Source records:
────────────────────
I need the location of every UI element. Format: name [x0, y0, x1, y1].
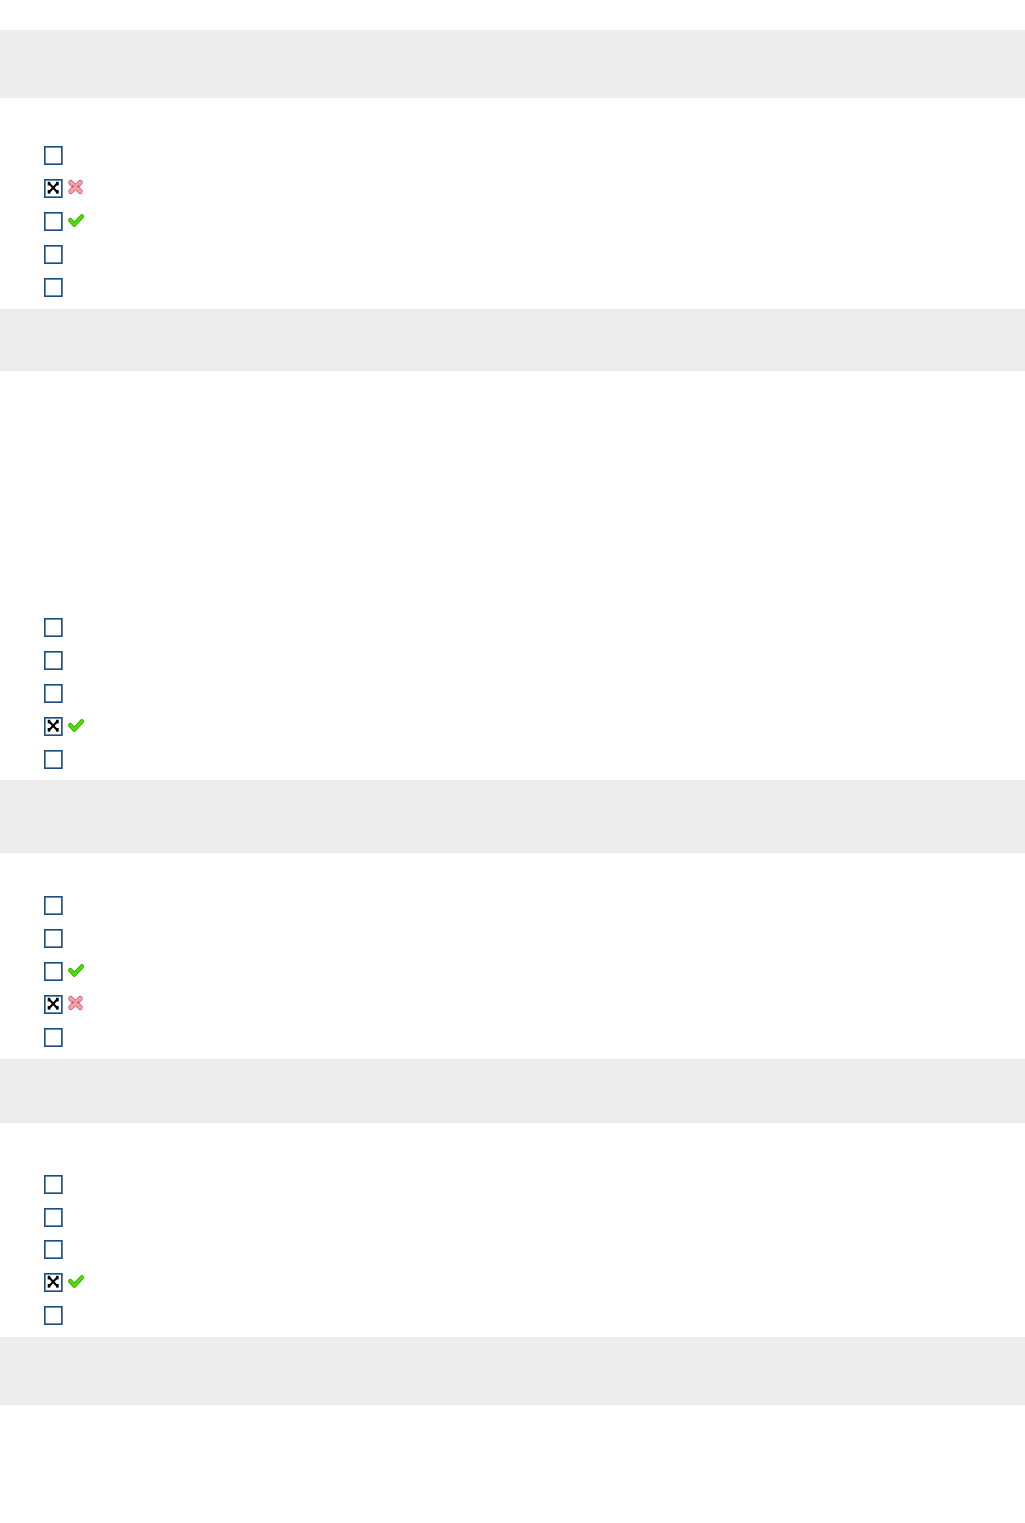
button[interactable]: Answer option: [44, 896, 63, 915]
other: Correct answer: [68, 964, 84, 977]
button[interactable]: Answer option: [44, 245, 63, 264]
button[interactable]: Answer option: [44, 1175, 63, 1194]
button[interactable]: Answer option: [44, 618, 63, 637]
button[interactable]: Question 4 option D: [0, 1273, 1025, 1292]
button[interactable]: Question 2 option D: [0, 717, 1025, 736]
button[interactable]: Question 3 option D: [0, 995, 1025, 1014]
button[interactable]: Answer option: [44, 651, 63, 670]
button[interactable]: Question 4 option B: [0, 1208, 1025, 1227]
button[interactable]: Question 4 option A: [0, 1175, 1025, 1194]
button[interactable]: Question 2 option E: [0, 750, 1025, 769]
button[interactable]: Question 4 option C: [0, 1240, 1025, 1259]
button[interactable]: Answer option: [44, 929, 63, 948]
button[interactable]: Selected answer: [44, 717, 63, 736]
other: Correct answer: [68, 1275, 84, 1288]
button[interactable]: Question 3 option B: [0, 929, 1025, 948]
button[interactable]: Question 2 option B: [0, 651, 1025, 670]
button[interactable]: Answer option: [44, 1028, 63, 1047]
button[interactable]: Question 1 option B: [0, 179, 1025, 198]
other: Correct answer: [68, 214, 84, 227]
button[interactable]: Selected answer: [44, 1273, 63, 1292]
button[interactable]: Question 4 option E: [0, 1306, 1025, 1325]
button[interactable]: Question 1 option D: [0, 245, 1025, 264]
button[interactable]: Question 3 option A: [0, 896, 1025, 915]
button[interactable]: Answer option: [44, 750, 63, 769]
button[interactable]: Selected answer: [44, 995, 63, 1014]
button[interactable]: Answer option: [44, 1208, 63, 1227]
button[interactable]: Answer option: [44, 962, 63, 981]
button[interactable]: Question 1 option A: [0, 146, 1025, 165]
button[interactable]: Answer option: [44, 1306, 63, 1325]
button[interactable]: Question 1 option C: [0, 212, 1025, 231]
button[interactable]: Question 2 option C: [0, 684, 1025, 703]
button[interactable]: Question 3 option C: [0, 962, 1025, 981]
button[interactable]: Answer option: [44, 1240, 63, 1259]
button[interactable]: Answer option: [44, 146, 63, 165]
button[interactable]: Question 3 option E: [0, 1028, 1025, 1047]
button[interactable]: Answer option: [44, 212, 63, 231]
button[interactable]: Answer option: [44, 278, 63, 297]
other: Correct answer: [68, 719, 84, 732]
button[interactable]: Question 2 option A: [0, 618, 1025, 637]
other: Wrong answer: [68, 180, 83, 194]
button[interactable]: Question 1 option E: [0, 278, 1025, 297]
button[interactable]: Answer option: [44, 684, 63, 703]
other: Wrong answer: [68, 996, 83, 1010]
button[interactable]: Selected answer: [44, 179, 63, 198]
────────────────────
EXERCISE AIM ▸
Go over the entries above and say how many lines hold the string "Correct", with no other text.

TASK RESPONSE ▸
4